**REQUIREMENT:** Please print every record below exactly as written, leaving out the pictures.

** Opening RECORDS FOR PROCESSING block **

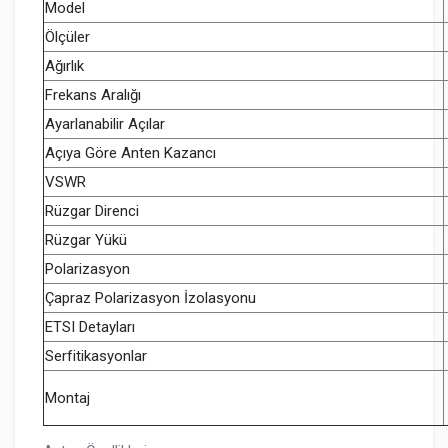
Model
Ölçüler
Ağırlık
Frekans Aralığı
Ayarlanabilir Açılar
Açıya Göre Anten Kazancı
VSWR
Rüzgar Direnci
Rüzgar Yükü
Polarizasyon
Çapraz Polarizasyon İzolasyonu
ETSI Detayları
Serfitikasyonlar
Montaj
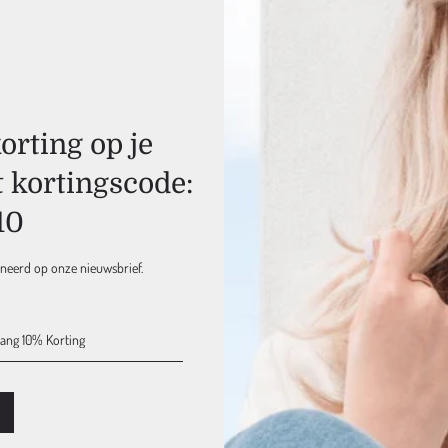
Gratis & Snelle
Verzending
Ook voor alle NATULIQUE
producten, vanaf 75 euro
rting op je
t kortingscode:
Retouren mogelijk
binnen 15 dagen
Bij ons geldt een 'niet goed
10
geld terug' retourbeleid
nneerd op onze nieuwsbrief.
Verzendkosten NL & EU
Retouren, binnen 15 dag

** Closing RECORDS FOR PROCESSING block **

**EXERCISE OUTPUT:**
Model
Ölçüler
Ağırlık
Frekans Aralığı
Ayarlanabilir Açılar
Açıya Göre Anten Kazancı
VSWR
Rüzgar Direnci
Rüzgar Yükü
Polarizasyon
Çapraz Polarizasyon İzolasyonu
ETSI Detayları
Serfitikasyonlar
Montaj
Gratis & Snelle
Verzending
Ook voor alle NATULIQUE
producten, vanaf 75 euro
rting op je
t kortingscode:
Retouren mogelijk
binnen 15 dagen
Bij ons geldt een 'niet goed
10
geld terug' retourbeleid
nneerd op onze nieuwsbrief.
Verzendkosten NL & EU
Retouren, binnen 15 dag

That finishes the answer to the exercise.